Model Quality in the Context of
Model-Driven Development
Ida Solheim and Tor Neple
SINTEF ICT, P.O. Box 124 Blindern, N-0314 Oslo, Norway
Abstract. Model-Driven Development (MDD) poses new quality requirements
to models. This paper presents these requirements by specializing a generic
framework for model quality. Of particular interest are transformability and
maintainability, two main quality criteria for models to be used in MDD. These
two are decomposed into quality criteria that can be measured and evaluated.
Another pertinent discussion item is the positive implication of MDD-related
tools, both on the models in particular and on the success of the MDD process.
1 Introduction
1.1 Characteristics of Model-Driven Development
Model-driven development (MDD) has been around for some years, helping system
engineers to analyze and document the systems to be created and maintained, and to
generate parts of the program code automatically. In MDD, models are the prime
artefacts. That means, models are in use throughout the whole production chain, from
the early capture of user requirements to the production of executable code. Model
transformations are essential, and these should preferably be automated. Indeed, tool
support is by many considered a prerequisite for successful MDD (e.g. [1]).
Although MDD has been practiced for years, it did not gain ground until the Object
Management Group (OMG) launched its Model-Driven Architecture (MDA™)
initiative. Being “an approach to using models in software development” [2], MDA
has boosted the development of tools and thereby (semi)automation of program
development and maintenance. MDA motivates system development with the
following characteristics:
Many activities have models as input, or output, or both.

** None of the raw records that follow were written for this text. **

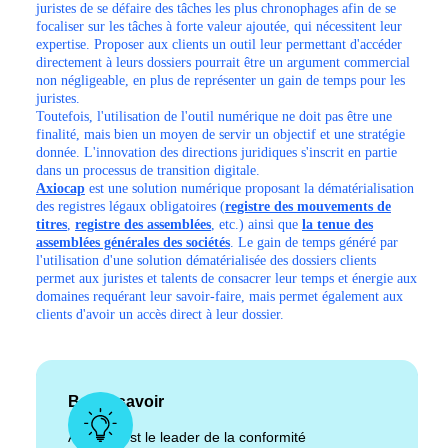
juristes de se défaire des tâches les plus chronophages afin de se
focaliser sur les tâches à forte valeur ajoutée, qui nécessitent leur
expertise. Proposer aux clients un outil leur permettant d'accéder
directement à leurs dossiers pourrait être un argument commercial
non négligeable, en plus de représenter un gain de temps pour les
juristes.
Toutefois, l'utilisation de l'outil numérique ne doit pas être une
finalité, mais bien un moyen de servir un objectif et une stratégie
donnée. L'innovation des directions juridiques s'inscrit en partie
dans un processus de transition digitale.
Axiocap
est une solution numérique proposant la dématérialisation
des registres légaux obligatoires (
registre des mouvements de
titres
,
registre des assemblées
, etc.) ainsi que
la tenue des
assemblées générales des sociétés
. Le gain de temps généré par
l'utilisation d'une solution dématérialisée des dossiers clients
permet aux juristes et talents de consacrer leur temps et énergie aux
domaines requérant leur savoir-faire, mais permet également aux
clients d'avoir un accès direct à leur dossier.
Bon à savoir
Axiocap est le leader de la conformité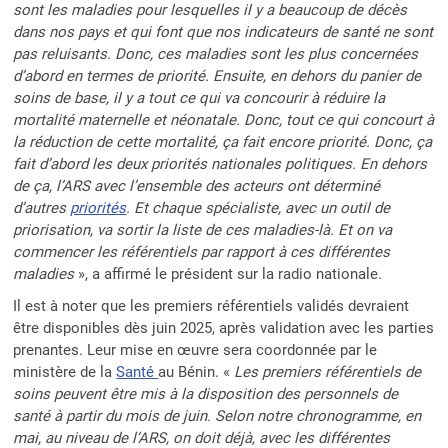
sont les maladies pour lesquelles il y a beaucoup de décès
dans nos pays et qui font que nos indicateurs de santé ne sont
pas reluisants. Donc, ces maladies sont les plus concernées
d’abord en termes de priorité. Ensuite, en dehors du panier de
soins de base, il y a tout ce qui va concourir à réduire la
mortalité maternelle et néonatale. Donc, tout ce qui concourt à
la réduction de cette mortalité, ça fait encore priorité. Donc, ça
fait d’abord les deux priorités nationales politiques. En dehors
de ça, l’ARS avec l’ensemble des acteurs ont déterminé
d’autres
priorités
. Et chaque spécialiste, avec un outil de
priorisation, va sortir la liste de ces maladies-là. Et on va
commencer les référentiels par rapport à ces différentes
maladies
», a affirmé le président sur la radio nationale.
Il est à noter que les premiers référentiels validés devraient
être disponibles dès juin 2025, après validation avec les parties
prenantes. Leur mise en œuvre sera coordonnée par le
ministère de la
Santé
au Bénin. «
Les premiers référentiels de
soins peuvent être mis à la disposition des personnels de
santé à partir du mois de juin. Selon notre chronogramme, en
mai, au niveau de l’ARS, on doit déjà, avec les différentes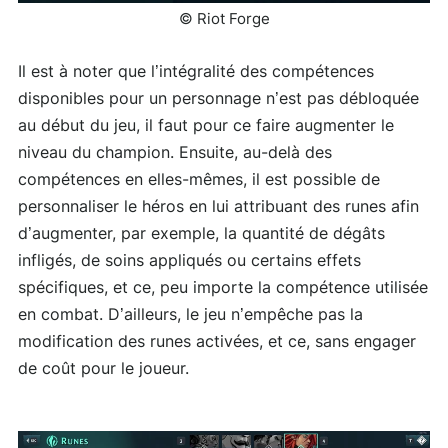
© Riot Forge
Il est à noter que l’intégralité des compétences
disponibles pour un personnage n’est pas débloquée
au début du jeu, il faut pour ce faire augmenter le
niveau du champion. Ensuite, au-delà des
compétences en elles-mêmes, il est possible de
personnaliser le héros en lui attribuant des runes afin
d’augmenter, par exemple, la quantité de dégâts
infligés, de soins appliqués ou certains effets
spécifiques, et ce, peu importe la compétence utilisée
en combat. D’ailleurs, le jeu n’empêche pas la
modification des runes activées, et ce, sans engager
de coût pour le joueur.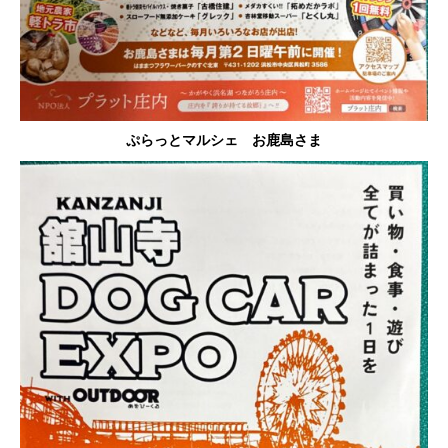
ぷらっとマルシェ お鹿島さま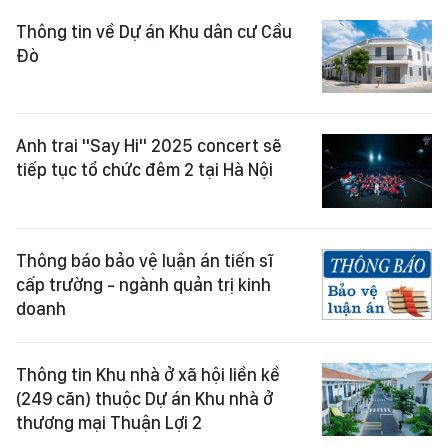
Thông tin về Dự án Khu dân cư Cầu
Đò
Anh trai "Say Hi" 2025 concert sẽ
tiếp tục tổ chức đêm 2 tại Hà Nội
Thông báo bảo vệ luận án tiến sĩ
cấp trường - ngành quản trị kinh
doanh
Thông tin Khu nhà ở xã hội liền kề
(249 căn) thuộc Dự án Khu nhà ở
thương mại Thuận Lợi 2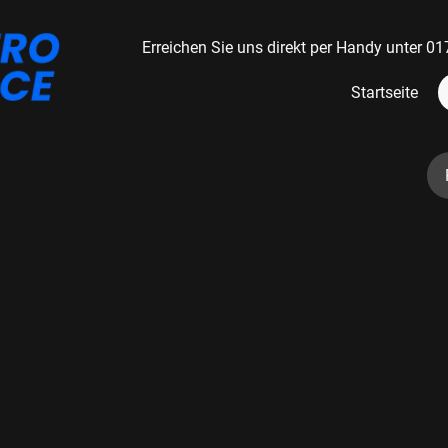
Erreichen Sie uns direkt per Handy unter
Startseite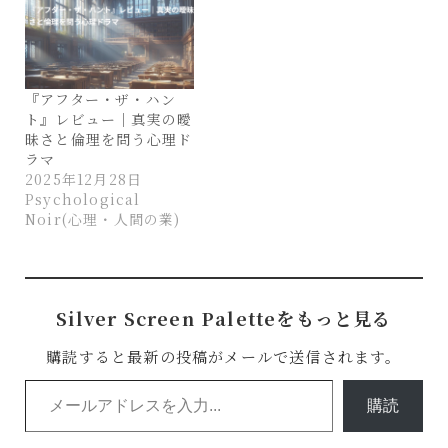
『アフター・ザ・ハン
ト』レビュー｜真実の曖
昧さと倫理を問う心理ド
ラマ
2025年12月28日
Psychological
Noir(心理・人間の業)
Silver Screen Paletteをもっと見る
購読すると最新の投稿がメールで送信されます。
メールアドレスを入力...
購読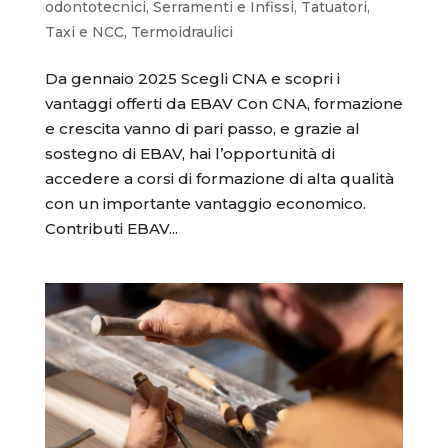
odontotecnici
,
Serramenti e Infissi
,
Tatuatori
,
Taxi e NCC
,
Termoidraulici
Da gennaio 2025 Scegli CNA e scopri i
vantaggi offerti da EBAV Con CNA, formazione
e crescita vanno di pari passo, e grazie al
sostegno di EBAV, hai l’opportunità di
accedere a corsi di formazione di alta qualità
con un importante vantaggio economico.
Contributi EBAV...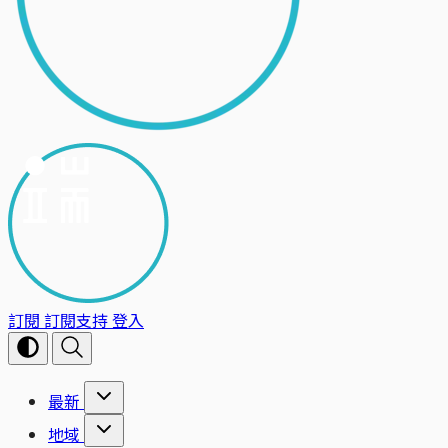
訂閱
訂閱支持
登入
最新
地域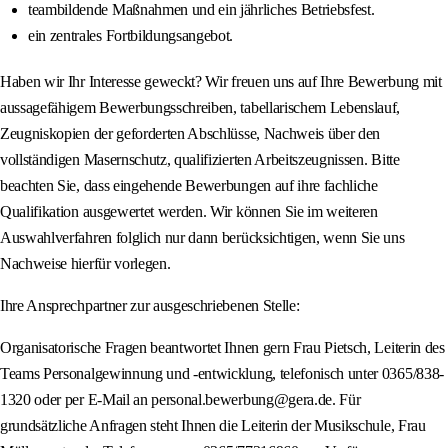
teambildende Maßnahmen und ein jährliches Betriebsfest.
ein zentrales Fortbildungsangebot.
Haben wir Ihr Interesse geweckt? Wir freuen uns auf Ihre Bewerbung mit
aussagefähigem Bewerbungsschreiben, tabellarischem Lebenslauf,
Zeugniskopien der geforderten Abschlüsse, Nachweis über den
vollständigen Masernschutz, qualifizierten Arbeitszeugnissen. Bitte
beachten Sie, dass eingehende Bewerbungen auf ihre fachliche
Qualifikation ausgewertet werden. Wir können Sie im weiteren
Auswahlverfahren folglich nur dann berücksichtigen, wenn Sie uns
Nachweise hierfür vorlegen.
Ihre Ansprechpartner zur ausgeschriebenen Stelle:
Organisatorische Fragen beantwortet Ihnen gern Frau Pietsch, Leiterin des
Teams Personalgewinnung und -entwicklung, telefonisch unter 0365/838-
1320 oder per E-Mail an personal.bewerbung@gera.de. Für
grundsätzliche Anfragen steht Ihnen die Leiterin der Musikschule, Frau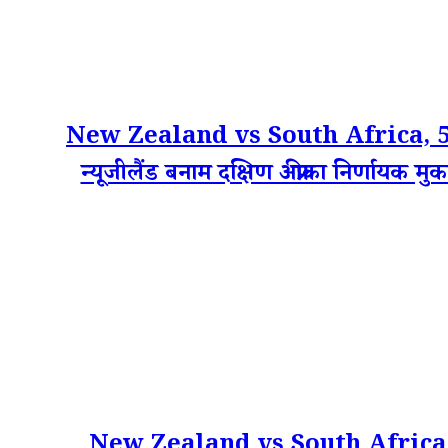
New Zealand vs South Africa, 5t
न्यूजीलैंड बनाम दक्षिण अफ्रीका निर्णायक मुका
New Zealand vs South Africa, 4th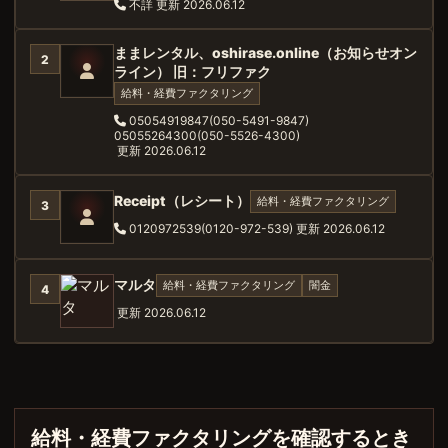
不詳
更新 2026.06.12
ままレンタル、oshirase.online（お知らせオン
2
ライン） 旧：フリファク
給料・経費ファクタリング
05054919847(050-5491-9847)
05055264300(050-5526-4300)
更新 2026.06.12
Receipt（レシート）
給料・経費ファクタリング
3
0120972539(0120-972-539)
更新 2026.06.12
マルタ
給料・経費ファクタリング
闇金
4
更新 2026.06.12
給料・経費ファクタリングを確認するとき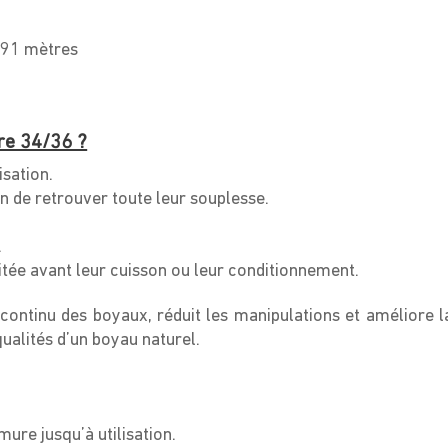
 91 mètres
re 34/36 ?
sation.
n de retrouver toute leur souplesse.
.
tée avant leur cuisson ou leur conditionnement.
continu des boyaux, réduit les manipulations et améliore l
qualités d’un boyau naturel.
mure jusqu’à utilisation.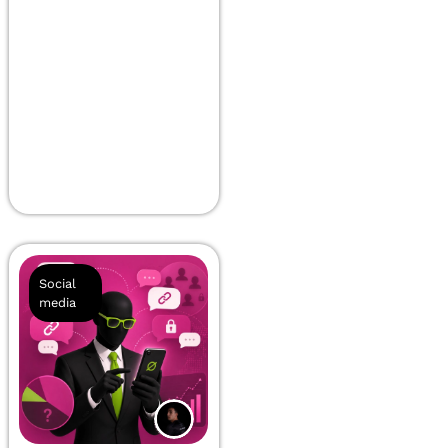
Social
media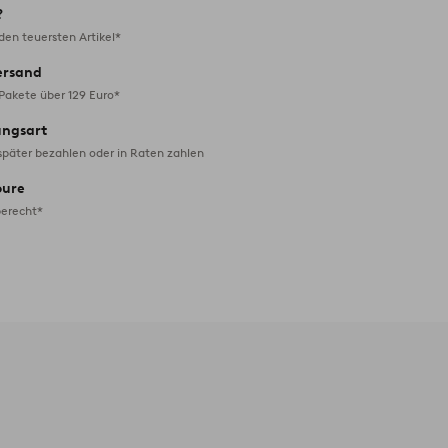
?
en teuersten Artikel*
ersand
 Pakete über 129 Euro*
ungsart
später bezahlen oder in Raten zahlen
oure
erecht*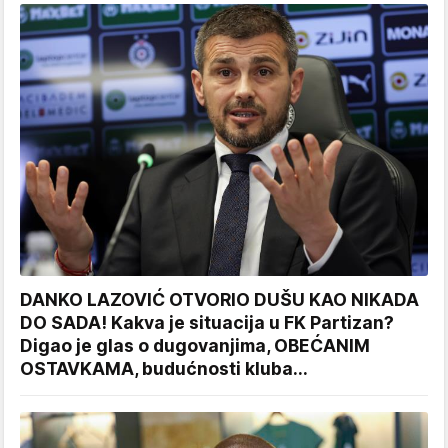
DANKO LAZOVIĆ OTVORIO DUŠU KAO NIKADA
DO SADA! Kakva je situacija u FK Partizan?
Digao je glas o dugovanjima, OBEĆANIM
OSTAVKAMA, budućnosti kluba...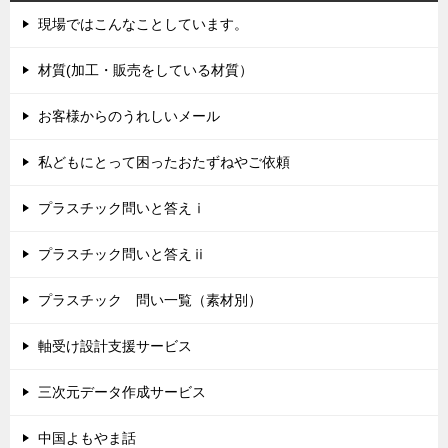
現場ではこんなことしています。
材質(加工・販売をしている材質）
お客様からのうれしいメール
私どもにとって困ったおたずねやご依頼
プラスチック問いと答えⅰ
プラスチック問いと答えⅱ
プラスチック 問い一覧（素材別）
軸受け設計支援サービス
三次元データ作成サービス
中国よもやま話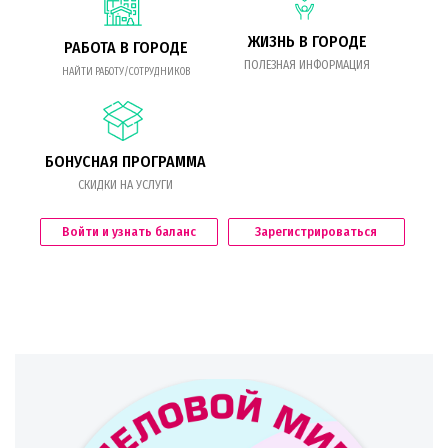
ЖИЗНЬ В ГОРОДЕ
РАБОТА В ГОРОДЕ
ПОЛЕЗНАЯ ИНФОРМАЦИЯ
НАЙТИ РАБОТУ/СОТРУДНИКОВ
БОНУСНАЯ ПРОГРАММА
СКИДКИ НА УСЛУГИ
Войти и узнать баланс
Зарегистрироваться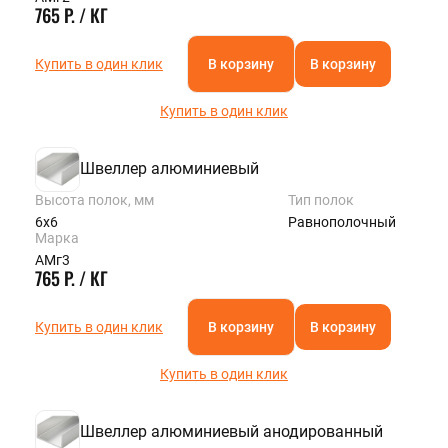
765 Р. / КГ
Купить в один клик
В корзину
В корзину
Купить в один клик
Швеллер алюминиевый
Высота полок, мм
Тип полок
6х6
Равнополочный
Марка
АМг3
765 Р. / КГ
Купить в один клик
В корзину
В корзину
Купить в один клик
Швеллер алюминиевый анодированный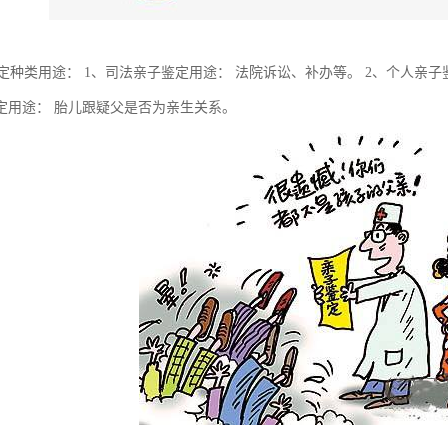
鉴定种类用途： 1、司法亲子鉴定用途： 法院诉讼、补办等。 2、个人亲子
定用途： 胎儿跟疑父是否为亲生关系。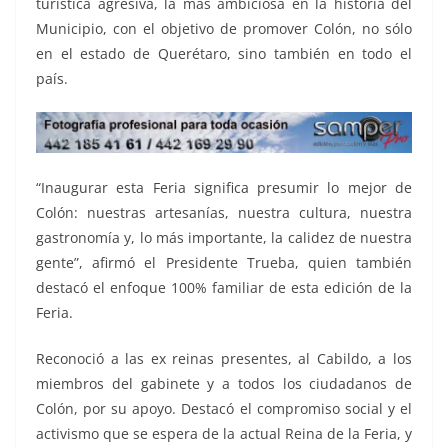
turística agresiva, la más ambiciosa en la historia del
Municipio, con el objetivo de promover Colón, no sólo
en el estado de Querétaro, sino también en todo el
país.
“Inaugurar esta Feria significa presumir lo mejor de
Colón: nuestras artesanías, nuestra cultura, nuestra
gastronomía y, lo más importante, la calidez de nuestra
gente”, afirmó el Presidente Trueba, quien también
destacó el enfoque 100% familiar de esta edición de la
Feria.
Reconoció a las ex reinas presentes, al Cabildo, a los
miembros del gabinete y a todos los ciudadanos de
Colón, por su apoyo. Destacó el compromiso social y el
activismo que se espera de la actual Reina de la Feria, y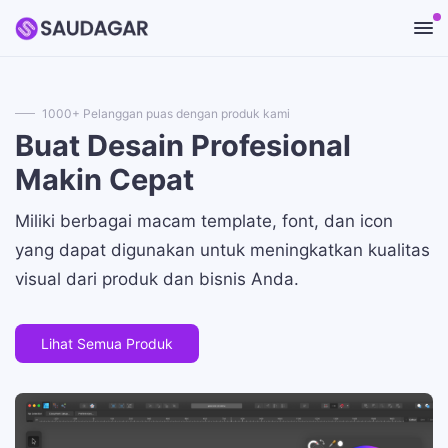
1000+ Pelanggan puas dengan produk kami
Buat Desain Profesional
Makin Cepat
Miliki berbagai macam template, font, dan icon
yang dapat digunakan untuk meningkatkan kualitas
visual dari produk dan bisnis Anda.
Lihat Semua Produk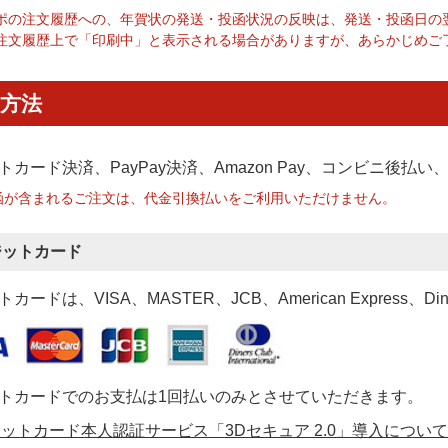
ポの注文履歴への、年賀状の発送・投函状況の反映は、発送・投函日の
注文履歴上で「印刷中」と表示される場合がありますが、あらかじめご
方法
トカード決済、PayPay決済
、Amazon Pay、コンビニ後払
函が含まれるご注文は、代金引換払いをご利用いただけません。
ジットカード
カードは、VISA、MASTER、JCB、American Express、Di
トカードでのお支払は1回払いのみとさせていただきます。
ットカード本人認証サービス「3Dセキュア 2.0」導入について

Several of these activities are model transformations (while others are model
analysis, model verification etc.).
A transformation takes one or several models as input and produces a model (or
models), or text, as output. During transformation, output models are supplied with
domain-related information not present in the input model. An example of such a
domain is the platform concept, often used for “implementation platform”.
Solheim I. and Neple T. (2006).
Model Quality in the Context of Model-Driven Development.
In Proceedings of the 2nd International Workshop on Model-Driven Enterprise Information Systems, pages 27-35
DOI: 10.5220/0002486100270035
1.2 Model Quality – A Less Mentioned Concern
The authors of this paper believe that successful adoption of MDD depends on high-
quality models, high-quality transformations, and high-quality transformation
languages and tools.
While other authors have contributed to the understanding of quality related to
transformations (e.g. [3]) and transformation languages (e.g. [4]), the quality of
models in MDD has so far been a less mentioned concern.
According to Selic [5], accuracy has been the greatest problem for successful
adoption of MDD. Lack of accuracy means imprecise models or modelling languages,
paired with unclear rules for mapping to underlying implementation technologies.
The authors of this paper agree that Selic has a good point. However, in [5] the
term accuracy is used for a collection of several undefined quality criteria. The
purpose of this paper is to define more precise quality criteria for models to be used in
MDD, and suggest how these criteria may be measured and evaluated.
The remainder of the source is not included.